6point6 Prep Document
6point6 Prep Document
6point6 Prep Document
Data manipulation
Data manipulation is quite simple as it is the changing of data. This form of attack
is used by criminal elements or other threat actors to compromise the integrity of
the bank’s ability to do business with both individual customers and other’s
businesses, such as shops. This type of data manipulation shall be referred to as
hostile data manipulation
Common ways data manipulation can be used to harm banks is by various means
as while the out-right stealing of data is easily noticed, data manipulation is not so
easily noticed. But this means that potentially it can cause more damage as data
manipulation could impact not only short-term operations but long-term as well by
potentially changing the course of the impacted bank. And if it is caused, the data
manipulation is treated as a violation of GDPR, leading to large fines, with the
average data breach in the UK being 3.33 million pounds.
A common way for data manipulation to occur is often from former employee who
might have taken dismissal poorly, as happened with tesla in 2018, where an
employee both stole and sabotaged gigabytes of tesla data.
Countering CSRF
Since CSRF can bypass the most common cyber-security methods, a more tailored
method will be needed, this is called synchroniser token method. But before this is
done, you use a CSRF scanner to see if the website in question is vulnerable to
CSRF.
Synchroniser token is done by the following:
- The web server generates a token and stores it.
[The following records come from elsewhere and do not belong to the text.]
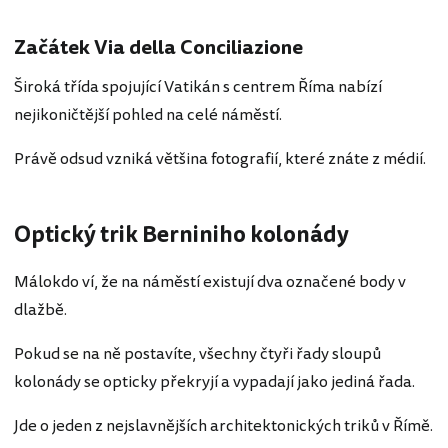
Začátek Via della Conciliazione
Široká třída spojující Vatikán s centrem Říma nabízí
nejikoničtější pohled na celé náměstí.
Právě odsud vzniká většina fotografií, které znáte z médií.
Optický trik Berniniho kolonády
Málokdo ví, že na náměstí existují dva označené body v
dlažbě.
Pokud se na ně postavíte, všechny čtyři řady sloupů
kolonády se opticky překryjí a vypadají jako jediná řada.
Jde o jeden z nejslavnějších architektonických triků v Římě.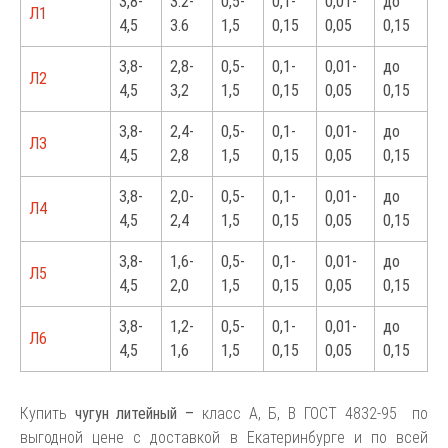
3,8-
3.2-
0,5-
0,1-
0,01-
до
Л1
4,5
3.6
1,5
0,15
0,05
0,15
3,8-
2,8-
0,5-
0,1-
0,01-
до
Л2
4,5
3,2
1,5
0,15
0,05
0,15
3,8-
2,4-
0,5-
0,1-
0,01-
до
Л3
4,5
2,8
1,5
0,15
0,05
0,15
3,8-
2,0-
0,5-
0,1-
0,01-
до
Л4
4,5
2,4
1,5
0,15
0,05
0,15
3,8-
1,6-
0,5-
0,1-
0,01-
до
Л5
4,5
2,0
1,5
0,15
0,05
0,15
3,8-
1,2-
0,5-
0,1-
0,01-
до
Л6
4,5
1,6
1,5
0,15
0,05
0,15
Купить
чугун литейный –
класс А, Б, В ГОСТ 4832-95 по
выгодной цене с доставкой в Екатеринбурге и по всей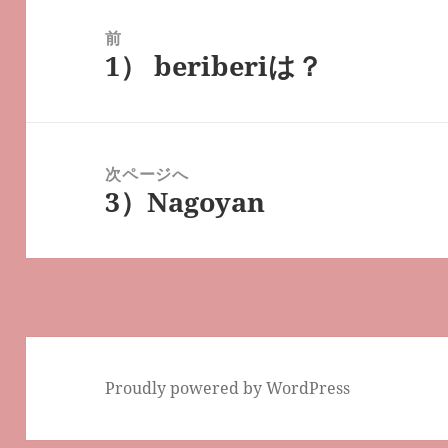
投
稿
前
1） beriberiは？
ナ
前
ビ
の
ゲ
投
ー
稿:
次ページへ
シ
3）Nagoyan
次
ョ
の
ン
投
稿:
Proudly powered by WordPress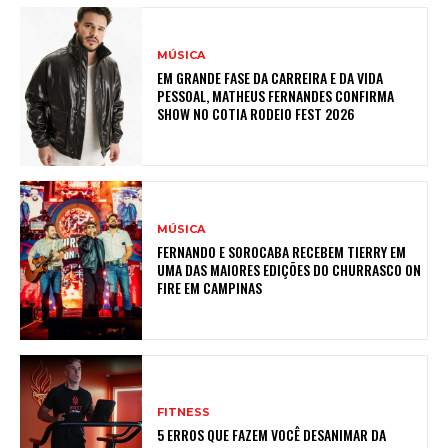
MÚSICA
EM GRANDE FASE DA CARREIRA E DA VIDA
PESSOAL, MATHEUS FERNANDES CONFIRMA
SHOW NO COTIA RODEIO FEST 2026
MÚSICA
FERNANDO E SOROCABA RECEBEM TIERRY EM
UMA DAS MAIORES EDIÇÕES DO CHURRASCO ON
FIRE EM CAMPINAS
FITNESS
5 ERROS QUE FAZEM VOCÊ DESANIMAR DA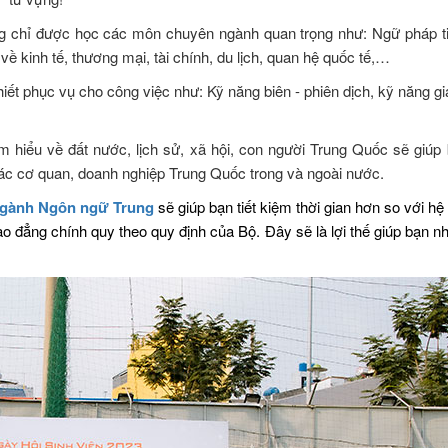
g chỉ được học các môn chuyên ngành quan trọng như: Ngữ pháp tiến
về kinh tế, thương mại, tài chính, du lịch, quan hệ quốc tế,…
ết phục vụ cho công việc như: Kỹ năng biên - phiên dịch, kỹ năng giao
am hiểu về đất nước, lịch sử, xã hội, con người Trung Quốc sẽ giúp
i các cơ quan, doanh nghiệp Trung Quốc trong và ngoài nước.
ngành Ngôn ngữ Trung
sẽ giúp bạn tiết kiệm thời gian hơn so với
ao đẳng chính quy theo quy định của Bộ. Đây sẽ là lợi thế giúp bạn 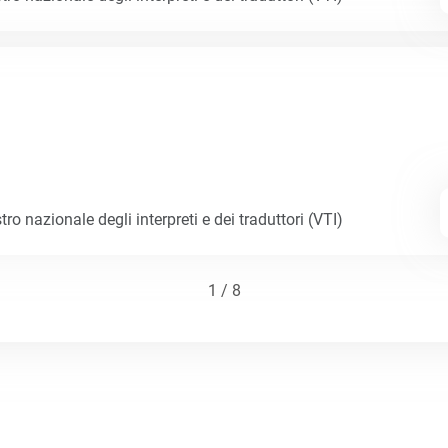
tro nazionale degli interpreti e dei traduttori (VTI)
1 / 8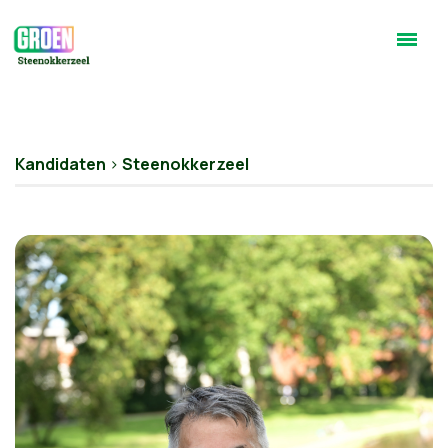
Kandidaten
>
Steenokkerzeel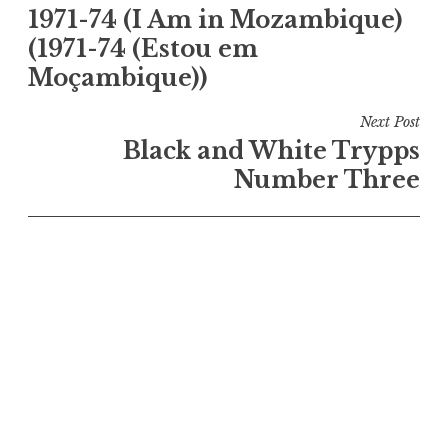
1971-74 (I Am in Mozambique)
de
(1971-74 (Estou em
l’article
Moçambique))
Next Post
Black and White Trypps
Number Three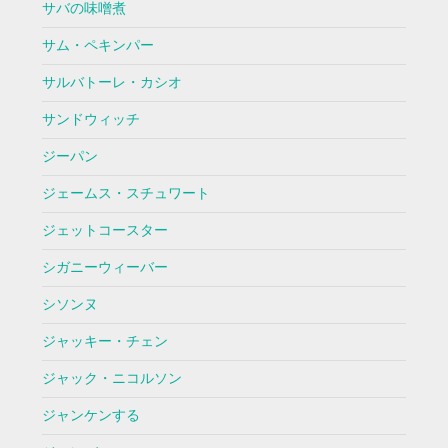
サバの味噌煮
サム・ペキンパー
サルバトーレ・カシオ
サンドウィッチ
ジーパン
ジェームス・スチュワート
ジェットコースター
シガニーウィーバー
シソンヌ
ジャッキー・チェン
ジャック・ニコルソン
ジャンケンする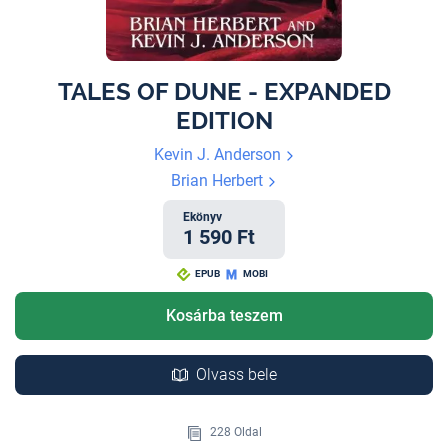
TALES OF DUNE - EXPANDED
EDITION
Kevin J. Anderson
Brian Herbert
Ekönyv
1 590 Ft
EPUB
MOBI
Kosárba teszem
Olvass bele
228 Oldal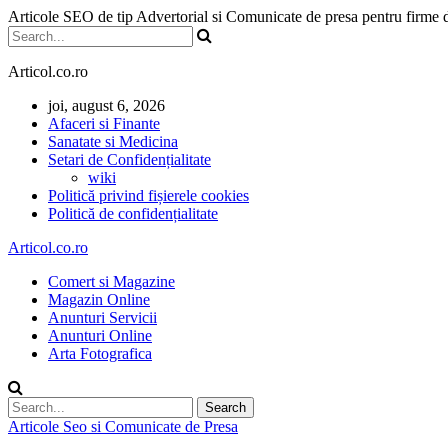
Articole SEO de tip Advertorial si Comunicate de presa pentru firme
Articol.co.ro
joi, august 6, 2026
Afaceri si Finante
Sanatate si Medicina
Setari de Confidențialitate
wiki
Politică privind fișierele cookies
Politică de confidențialitate
Articol.co.ro
Comert si Magazine
Magazin Online
Anunturi Servicii
Anunturi Online
Arta Fotografica
Articole Seo si Comunicate de Presa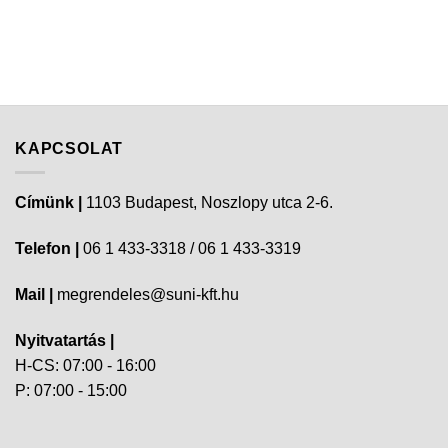
KAPCSOLAT
Címünk |
1103 Budapest, Noszlopy utca 2-6.
Telefon |
06 1 433-3318 / 06 1 433-3319
Mail |
megrendeles@suni-kft.hu
Nyitvatartás |
H-CS: 07:00 - 16:00
P: 07:00 - 15:00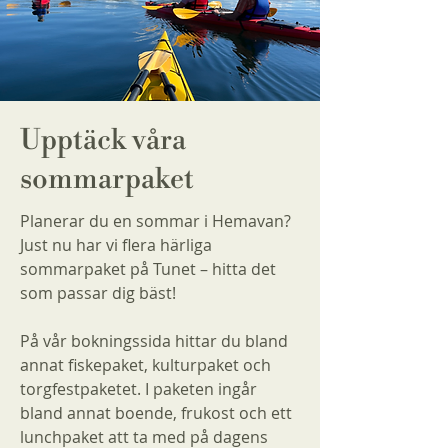
Upptäck våra
sommarpaket
Planerar du en sommar i Hemavan?
Just nu har vi flera härliga
sommarpaket på Tunet – hitta det
som passar dig bäst!
På vår bokningssida hittar du bland
annat fiskepaket, kulturpaket och
torgfestpaketet. I paketen ingår
bland annat boende, frukost och ett
lunchpaket att ta med på dagens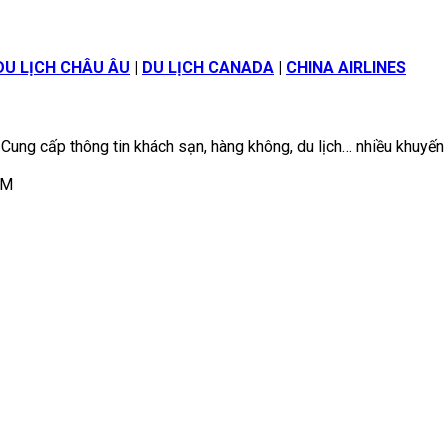
DU LỊCH CHÂU ÂU
|
DU LỊCH CANADA
|
CHINA AIRLINES
 Cung cấp thông tin khách sạn, hàng không, du lịch… nhiều khuyến
CM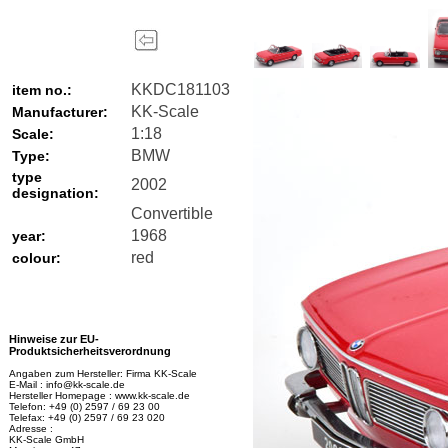
KKDC181103
item no.:
KK-Scale
Manufacturer:
1:18
Scale:
BMW
Type:
type
2002
designation:
Convertible
1968
year:
red
colour:
Hinweise zur EU-
Produktsicherheitsverordnung
Angaben zum Hersteller: Firma KK-Scale
E-Mail : info@kk-scale.de
Hersteller Homepage : www.kk-scale.de
Telefon: +49 (0) 2597 / 69 23 00
Telefax: +49 (0) 2597 / 69 23 020
Adresse :
KK-Scale GmbH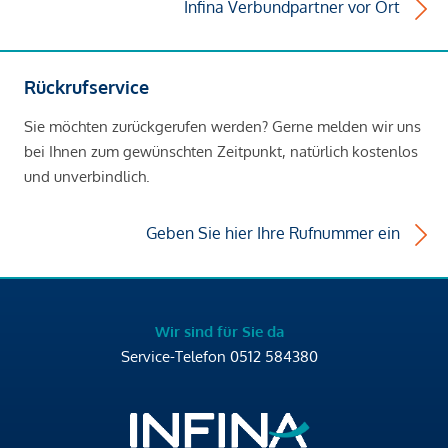
Infina Verbundpartner vor Ort
Rückrufservice
Sie möchten zurückgerufen werden? Gerne melden wir uns
bei Ihnen zum gewünschten Zeitpunkt, natürlich kostenlos
und unverbindlich.
Geben Sie hier Ihre Rufnummer ein
Wir sind für Sie da
Service-Telefon
0512 584380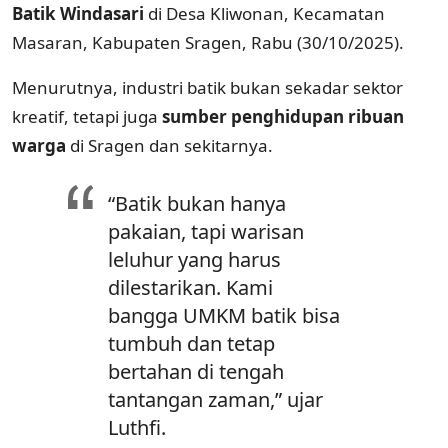
Batik Windasari
di Desa Kliwonan, Kecamatan
Masaran, Kabupaten Sragen, Rabu (30/10/2025).
Menurutnya, industri batik bukan sekadar sektor
kreatif, tetapi juga
sumber penghidupan ribuan
warga
di Sragen dan sekitarnya.
“Batik bukan hanya
pakaian, tapi warisan
leluhur yang harus
dilestarikan. Kami
bangga UMKM batik bisa
tumbuh dan tetap
bertahan di tengah
tantangan zaman,” ujar
Luthfi.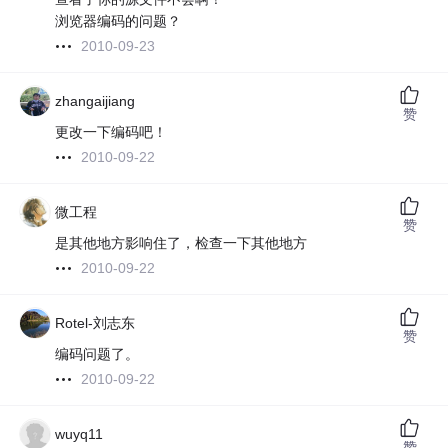
浏览器编码的问题？
2010-09-23
zhangaijiang
赞
更改一下编码吧！
2010-09-22
微工程
赞
是其他地方影响住了，检查一下其他地方
2010-09-22
Rotel-刘志东
赞
编码问题了。
2010-09-22
wuyq11
赞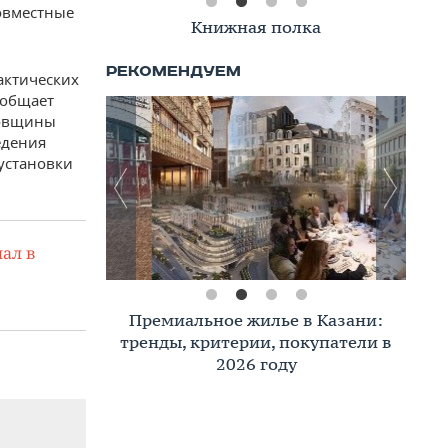
овместные
Книжная полка
актических
ообщает
довщины
едения
установки
ал в
Премиальное жилье в Казани:
тренды, критерии, покупатели в
2026 году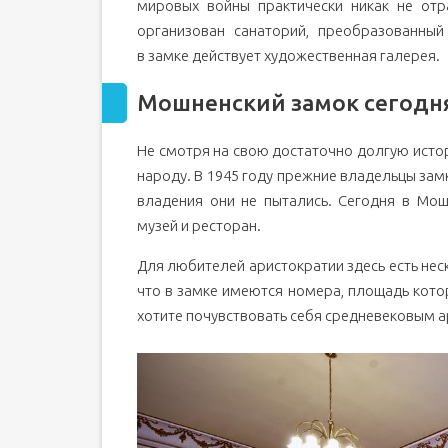
мировых войны практически никак не отр
организован санаторий, преобразованный
в замке действует художественная галерея.
Мошненский замок сегодня
Не смотря на свою достаточно долгую исто
народу. В 1945 году прежние владельцы замк
владения они не пытались. Сегодня в Мо
музей и ресторан.
Для любителей аристократии здесь есть нес
что в замке имеются номера, площадь кото
хотите почувствовать себя средневековым 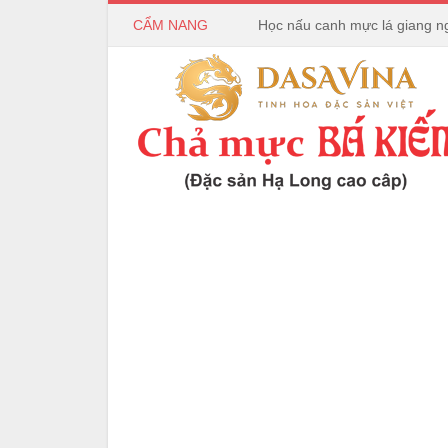
CẨM NANG
Bếp Hồng Ngoại và Bếp Từ 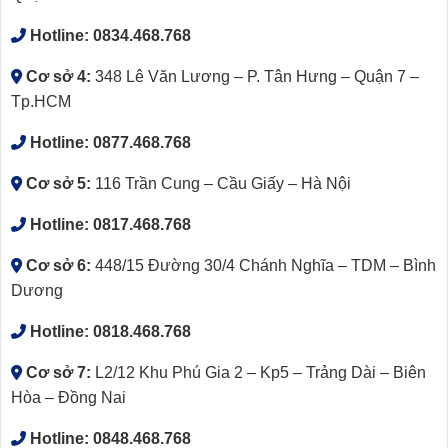
Hotline:
0834.468.768
Cơ sở 4:
348 Lê Văn Lương – P. Tân Hưng – Quận 7 –
Tp.HCM
Hotline:
0877.468.768
Cơ sở 5:
116 Trần Cung – Cầu Giấy – Hà Nội
Hotline:
0817.468.768
Cơ sở 6:
448/15 Đường 30/4 Chánh Nghĩa – TDM – Bình
Dương
Hotline:
0818.468.768
Cơ sở 7:
L2/12 Khu Phú Gia 2 – Kp5 – Trảng Dài – Biên
Hòa – Đồng Nai
Hotline:
0848.468.768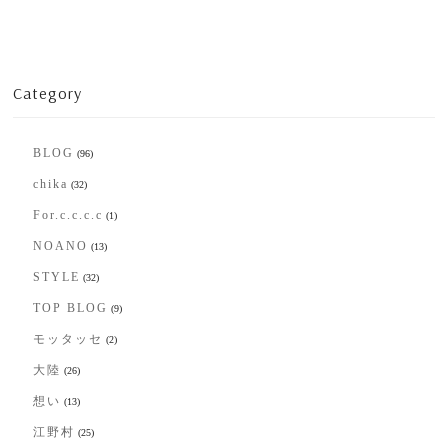
Category
BLOG
(96)
chika
(32)
For.c.c.c.c
(1)
NOANO
(13)
STYLE
(32)
TOP BLOG
(9)
モッタッセ
(2)
大陸
(26)
想い
(13)
江野村
(25)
- The token is set as a hidden form
- The form is submitted by the user.
- The token is included in the POST request data
- The application/website will compare its own token with the one sent in the
request.
- If the tokens match, the request is considered valid, if they don’t the request
is rejected.
Banking Trojans
Banking trojans are pieces of malware that attempts to steal financial information
from a financial institution or steal individual’s credentials. This is done by
attempting to spoof a website of the victim's bank. They are delivered and function
like normal trojans.
Once these banking trojans have control over one or more of your customers'
accounts, there could be no end to what could happen without immediate
intervention, from draining the accounts of all funds to using them for illegal
purposes or to launder money.
These theoretical scenarios have come true with the Gozi/RATBANK and
Sharkbots incidents in 2015 and 2021, respectfully.
Gozi was a key piece of the framework for e-payment and commerce, which had
its source code leaked, which led to a multitude of accounts being comprised, some
of whom had as 1.5 million euros. Due to the criminal's ability to not only navigate
the internal banking systems and evade much of the 2FA used for authentication
and a host of phishing schemes, they were able to take over and control over 200
identified accounts.
Sharkbots was the name given to an Android-based banking trojan, which was able
to initate money transfer via the ATS (Automatic Transfer Systems), and able to
bypass MFA (Multifactor Authentication). It also had the capability to commence
overlay attacks, stealing both login information and credit card info, as well as hide
and suppress legitimate communication from the actual bank.